I haven't changed anything, just downloaded and launched, that's the result. if the term only works with one font why is the software picking a random one from the system conf?
It looks like refterm is hard-coded to use Cascadia Mono, which isn't included in-box with Windows 10. So I don't know what happens if you don't have that font. If that's the only issue, then I think we can let that one go, as refterm is clearly only a proof of concept, and one-time logic for choosing the correct font at startup would presumably have no effect on rendering speed.

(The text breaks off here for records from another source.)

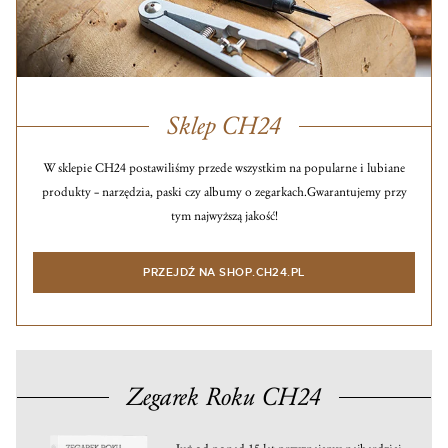
Sklep CH24
W sklepie CH24 postawiliśmy przede wszystkim na popularne i lubiane
produkty – narzędzia, paski czy albumy o zegarkach.
Gwarantujemy przy
tym najwyższą jakość!
PRZEJDŹ NA SHOP.CH24.PL
Zegarek Roku CH24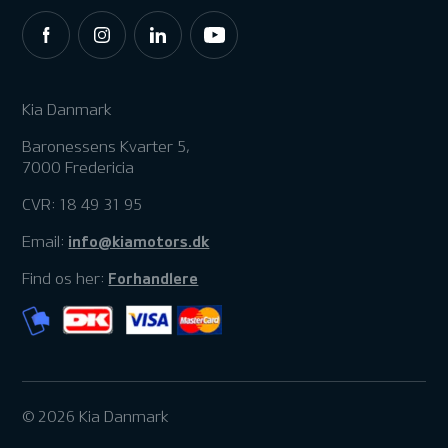
Kia Danmark
Baronessens Kvarter 5,
7000 Fredericia
CVR: 18 49 31 95
info@kiamotors.dk
Email:
Forhandlere
Find os her:
© 2026 Kia Danmark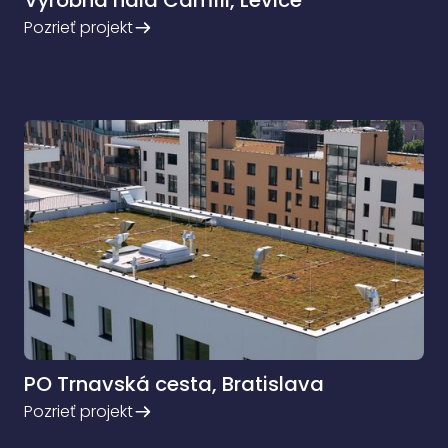
Výrobná hala Camfil, Levice
Pozrieť projekt
PO Trnavská cesta, Bratislava
Pozrieť projekt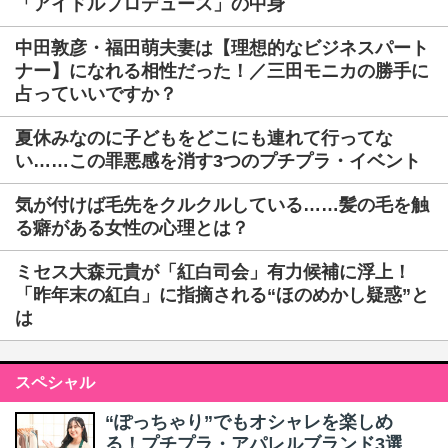
「アイドルプロデュース」の中身
中田敦彦・福田萌夫妻は【理想的なビジネスパート
ナー】になれる相性だった！／三田モニカの勝手に
占っていいですか？
夏休みなのに子どもをどこにも連れて行ってな
い……この罪悪感を消す3つのプチプラ・イベント
気が付けば毛先をクルクルしている……髪の毛を触
る癖がある女性の心理とは？
ミセス大森元貴が「紅白司会」有力候補に浮上！
「昨年末の紅白」に指摘される“ほのめかし疑惑”と
は
スペシャル
“ぽっちゃり”でもオシャレを楽しめ
る！プチプラ・アパレルブランド3選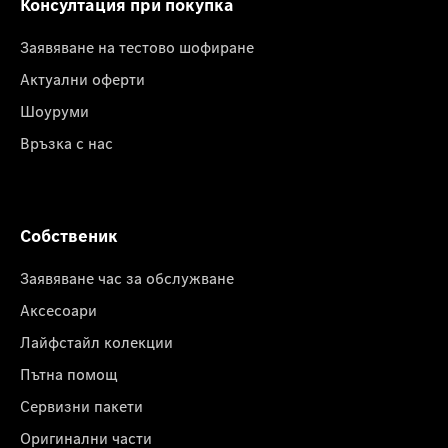
Консултация при покупка
Заявяване на тестово шофиране
Актуални оферти
Шоуруми
Връзка с нас
Собственик
Заявяване час за обслужване
Аксесоари
Лайфстайл колекции
Пътна помощ
Сервизни пакети
Оригинални части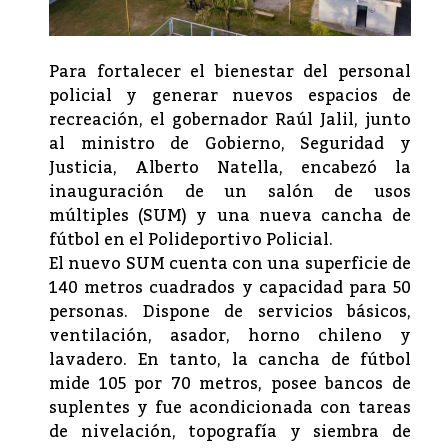
Para fortalecer el bienestar del personal
policial y generar nuevos espacios de
recreación, el gobernador Raúl Jalil, junto
al ministro de Gobierno, Seguridad y
Justicia, Alberto Natella, encabezó la
inauguración de un salón de usos
múltiples (SUM) y una nueva cancha de
fútbol en el Polideportivo Policial.
El nuevo SUM cuenta con una superficie de
140 metros cuadrados y capacidad para 50
personas. Dispone de servicios básicos,
ventilación, asador, horno chileno y
lavadero. En tanto, la cancha de fútbol
mide 105 por 70 metros, posee bancos de
suplentes y fue acondicionada con tareas
de nivelación, topografía y siembra de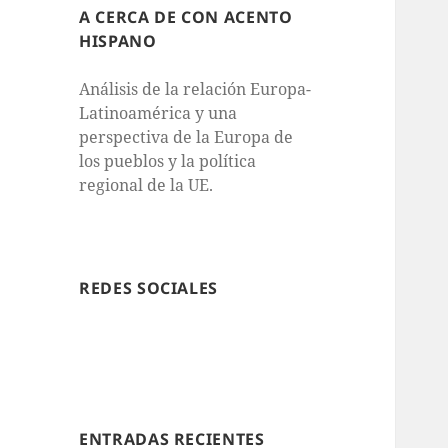
A CERCA DE CON ACENTO
HISPANO
Análisis de la relación Europa-
Latinoamérica y una
perspectiva de la Europa de
los pueblos y la política
regional de la UE.
REDES SOCIALES
ENTRADAS RECIENTES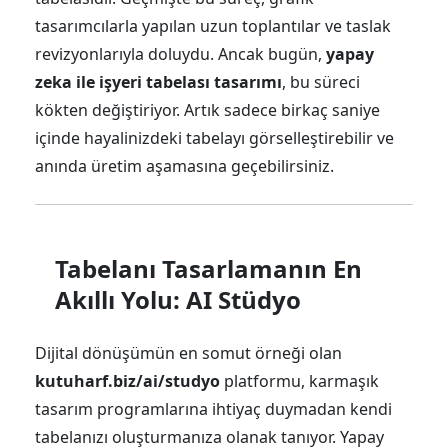
tasarımcılarla yapılan uzun toplantılar ve taslak
revizyonlarıyla doluydu. Ancak bugün,
yapay
zeka ile işyeri tabelası tasarımı
, bu süreci
kökten değiştiriyor. Artık sadece birkaç saniye
içinde hayalinizdeki tabelayı görselleştirebilir ve
anında üretim aşamasına geçebilirsiniz.
Tabelanı Tasarlamanın En
Akıllı Yolu: AI Stüdyo
Dijital dönüşümün en somut örneği olan
kutuharf.biz/ai/studyo
platformu, karmaşık
tasarım programlarına ihtiyaç duymadan kendi
tabelanızı oluşturmanıza olanak tanıyor. Yapay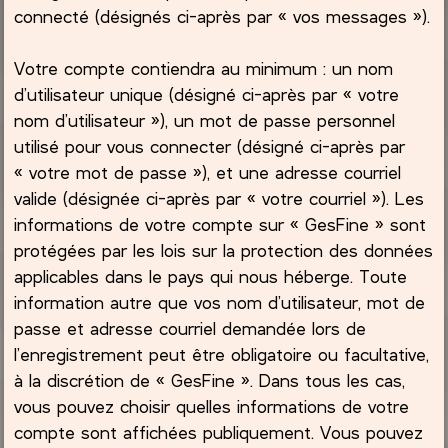
connecté (désignés ci-après par « vos messages »).
Votre compte contiendra au minimum : un nom
d’utilisateur unique (désigné ci-après par « votre
nom d’utilisateur »), un mot de passe personnel
utilisé pour vous connecter (désigné ci-après par
« votre mot de passe »), et une adresse courriel
valide (désignée ci-après par « votre courriel »). Les
informations de votre compte sur « GesFine » sont
protégées par les lois sur la protection des données
applicables dans le pays qui nous héberge. Toute
information autre que vos nom d’utilisateur, mot de
passe et adresse courriel demandée lors de
l’enregistrement peut être obligatoire ou facultative,
à la discrétion de « GesFine ». Dans tous les cas,
vous pouvez choisir quelles informations de votre
compte sont affichées publiquement. Vous pouvez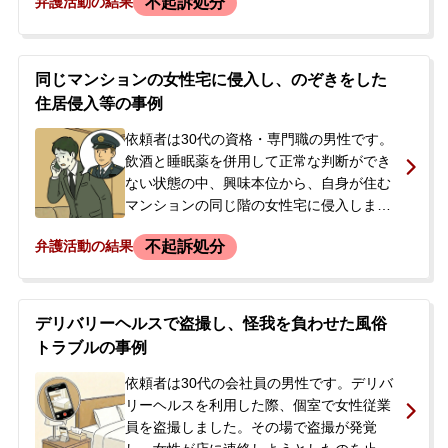
不起訴処分
弁護活動の結果
警察官から声をかけられました。その後、
警察署で数時間の取り調べを受け、スマー
トフォンも押収されました。逮捕はされま
せんでしたが、在宅事件として捜査が進め
同じマンションの女性宅に侵入し、のぞきをした
られることになりました。依頼者は、今後
住居侵入等の事例
の刑事処分や取り調べへの対応に強い不安
を感じ、当事務所に相談、即日弁護を依頼
依頼者は30代の資格・専門職の男性です。
されました。
飲酒と睡眠薬を併用して正常な判断ができ
ない状態の中、興味本位から、自身が住む
マンションの同じ階の女性宅に侵入しまし
た。オートロックの暗証番号を、ボタンに
不起訴処分
弁護活動の結果
残された形跡から推測して解錠したとのこ
とです。依頼者はわいせつ目的ではなかっ
たと話していましたが、別の部屋をのぞき
見たという余罪（軽犯罪法違反）も捜査機
デリバリーヘルスで盗撮し、怪我を負わせた風俗
関に発覚していました。後日、警察官が自
トラブルの事例
宅を訪れ、警察署で事情聴取を受けまし
た。逮捕はされませんでしたが、今後の刑
依頼者は30代の会社員の男性です。デリバ
事処分や被害者対応に大きな不安を抱いた
リーヘルスを利用した際、個室で女性従業
依頼者は、ご両親とともに当事務所へ相談
員を盗撮しました。その場で盗撮が発覚
に訪れ、即日ご依頼いただくことになりま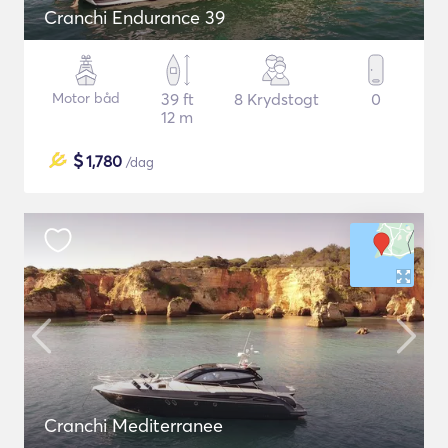
Cranchi Endurance 39
Motor båd
39 ft
8 Krydstogt
0
12 m
$
1,780
/dag
Cranchi Mediterranee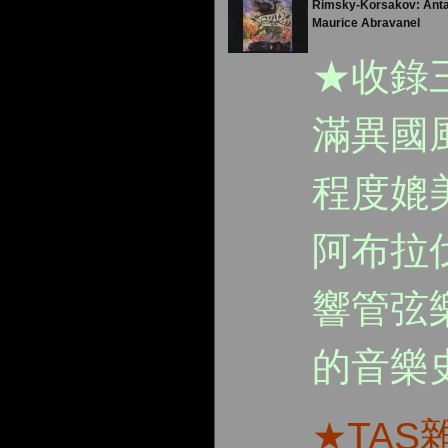
Rimsky-Korsakov: Anta
Maurice Abravanel
★收錄
滿異國
程度媲
阿布拉
響管弦
的音樂
★TAS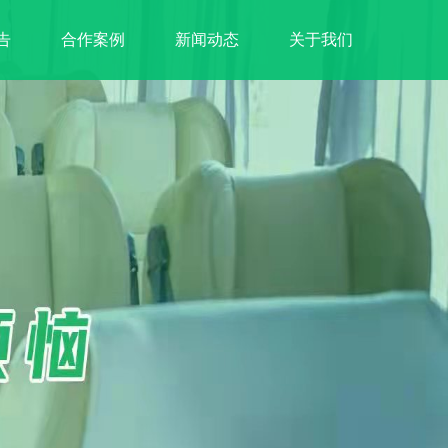
告
合作案例
新闻动态
关于我们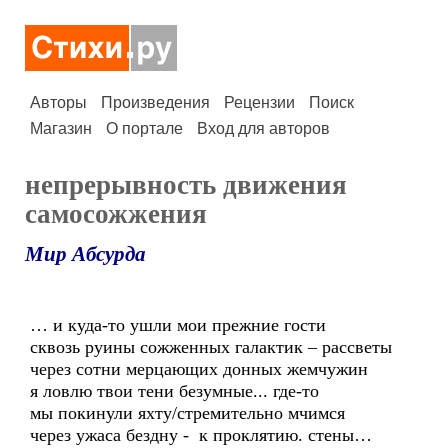
Авторы
Произведения
Рецензии
Поиск
Магазин
О портале
Вход для авторов
непрерывность движения
самосожжения
Мир Абсурда
… и куда-то ушли мои прежние гости
сквозь руины сожженных галактик – рассветы
через сотни мерцающих донных жемчужин
я ловлю твои тени безумные... где-то
мы покинули яхту/стремительно мчимся
через ужаса бездну - к проклятию. стены…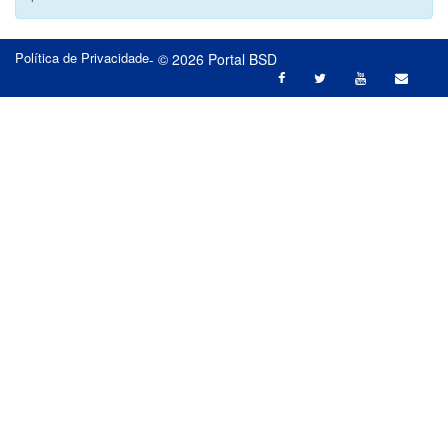
Política de Privacidade
- © 2026 Portal BSD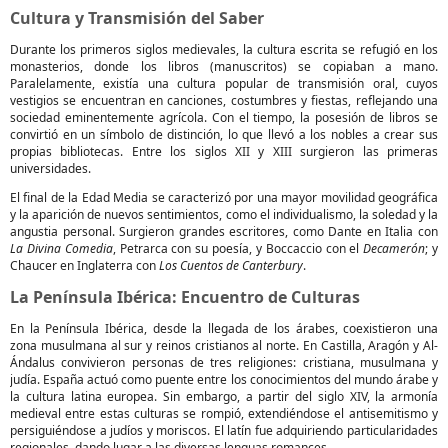
Cultura y Transmisión del Saber
Durante los primeros siglos medievales, la cultura escrita se refugió en los
monasterios, donde los libros (manuscritos) se copiaban a mano.
Paralelamente, existía una cultura popular de transmisión oral, cuyos
vestigios se encuentran en canciones, costumbres y fiestas, reflejando una
sociedad eminentemente agrícola. Con el tiempo, la posesión de libros se
convirtió en un símbolo de distinción, lo que llevó a los nobles a crear sus
propias bibliotecas. Entre los siglos XII y XIII surgieron las primeras
universidades.
El final de la Edad Media se caracterizó por una mayor movilidad geográfica
y la aparición de nuevos sentimientos, como el individualismo, la soledad y la
angustia personal. Surgieron grandes escritores, como Dante en Italia con
La Divina Comedia
, Petrarca con su poesía, y Boccaccio con el
Decamerón
; y
Chaucer en Inglaterra con
Los Cuentos de Canterbury
.
La Península Ibérica: Encuentro de Culturas
En la Península Ibérica, desde la llegada de los árabes, coexistieron una
zona musulmana al sur y reinos cristianos al norte. En Castilla, Aragón y Al-
Ándalus convivieron personas de tres religiones: cristiana, musulmana y
judía. España actuó como puente entre los conocimientos del mundo árabe y
la cultura latina europea. Sin embargo, a partir del siglo XIV, la armonía
medieval entre estas culturas se rompió, extendiéndose el antisemitismo y
persiguiéndose a judíos y moriscos. El latín fue adquiriendo particularidades
regionales, dando lugar a las diversas lenguas romances.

It looks like your "Digit grouping symbol" field is empty. I'm sure that's standard in some locales, though not for US English. I don't know how to make that field empty; when I try, Windows says it's invalid. So I wonder if your locale sets that separator to some kind of Unicode character that, in a proper renderer, is equivalent to no character at all. If that's the case, then I'm guessing refterm could handle that character as easily as it handles VT escape codes. But this does lend some weight to the position that Casey was oversimplifying things a bit.
Their settings aren't wrong, just different, likely because of differing standards for digit grouping across locales. So this is a case that refterm clearly doesn't support. This case by itself doesn't invalidate refterm's approach to rendering, but I can see why the team at Microsoft, knowing that there are many such cases, would favor abstraction over the absolute best possible speed.